• EXCERPTED DATA:
::::

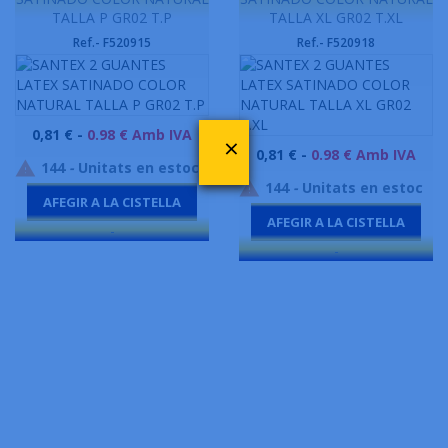
TALLA P GR02 T.P
TALLA XL GR02 T.XL
Ref.- F520915
Ref.- F520918
Preu
0,81 € -
0.98 € Amb IVA
×
Preu
0,81 € -
0.98 € Amb IVA
144
-
Unitats en estoc

144
-
Unitats en estoc

AFEGIR A LA CISTELLA
AFEGIR A LA CISTELLA
-
-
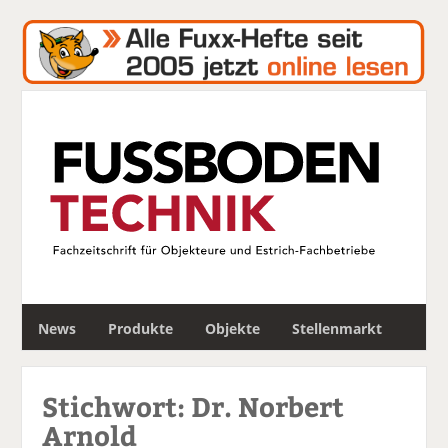
S
News
Produkte
Objekte
Stellenmarkt
u
c
h
Stichwort: Dr. Norbert
e
Arnold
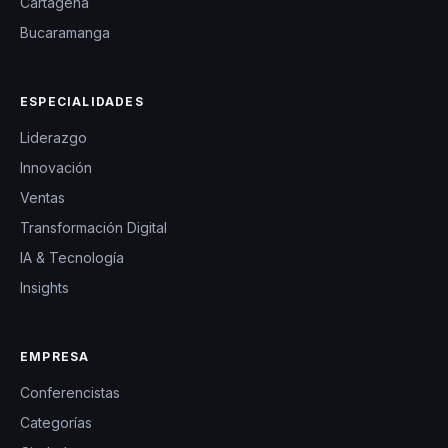
Cartagena
Bucaramanga
ESPECIALIDADES
Liderazgo
Innovación
Ventas
Transformación Digital
IA & Tecnología
Insights
EMPRESA
Conferencistas
Categorías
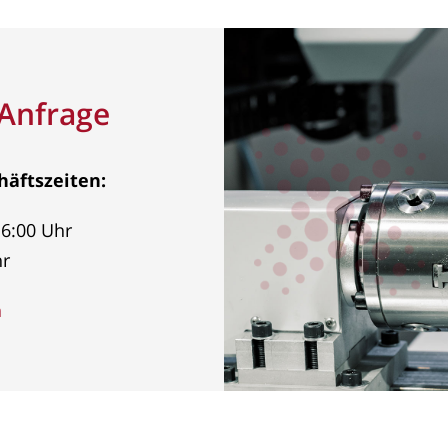
 Anfrage
häftszeiten:
6:00 Uhr
hr
h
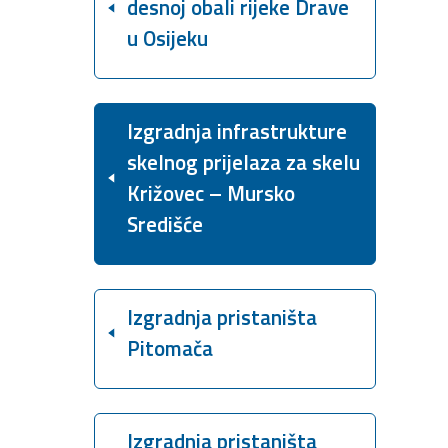
desnoj obali rijeke Drave
u Osijeku
Izgradnja infrastrukture
skelnog prijelaza za skelu
Križovec – Mursko
Središće
Izgradnja pristaništa
Pitomača
Izgradnja pristaništa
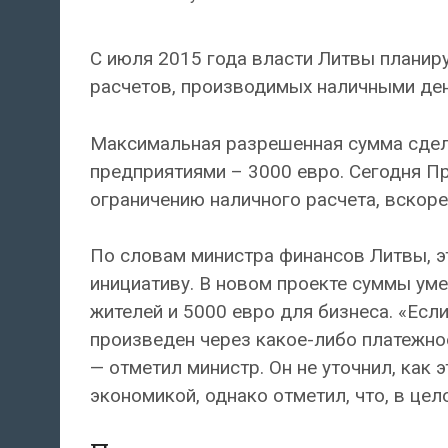
С июля 2015 года власти Литвы планир
расчетов, производимых наличными де
Максимальная разрешенная сумма сдел
предприятиями – 3000 евро. Сегодня П
ограничению наличного расчета, вскоре
По словам министра финансов Литвы, э
инициативу. В новом проекте суммы ум
жителей и 5000 евро для бизнеса. «Есл
произведен через какое-либо платежное 
— отметил министр. Он не уточнил, как 
экономикой, однако отметил, что, в цел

::::

• EXERCISE:
Return each record exactly as given, excluding any image.

• EXERCISE ANSWER:
TALLA P GR02 T.P
TALLA XL GR02 T.XL
Ref.- F520915
Ref.- F520918
Preu
0,81 € -
0.98 € Amb IVA
×
Preu
0,81 € -
0.98 € Amb IVA
144
-
Unitats en estoc

144
-
Unitats en estoc

AFEGIR A LA CISTELLA
AFEGIR A LA CISTELLA
-
-
S
News
Produkte
Objekte
Stellenmarkt
u
c
h
Stichwort: Dr. Norbert
e
Arnold
Cartagena
Bucaramanga
ESPECIALIDADES
Liderazgo
Innovación
Ventas
Transformación Digital
IA & Tecnología
Insights
EMPRESA
Conferencistas
Categorías
 Anfrage
häftszeiten:
6:00 Uhr
hr
h
desnoj obali rijeke Drave
u Osijeku
Izgradnja infrastrukture
skelnog prijelaza za skelu
Križovec – Mursko
Središće
Izgradnja pristaništa
Pitomača
Izgradnja pristaništa
С июля 2015 года власти Литвы планир
расчетов, производимых наличными де
Максимальная разрешенная сумма сдел
предприятиями – 3000 евро. Сегодня П
ограничению наличного расчета, вскоре
По словам министра финансов Литвы, э
инициативу. В новом проекте суммы ум
жителей и 5000 евро для бизнеса. «Есл
произведен через какое-либо платежное 
— отметил министр. Он не уточнил, как 
экономикой, однако отметил, что, в цел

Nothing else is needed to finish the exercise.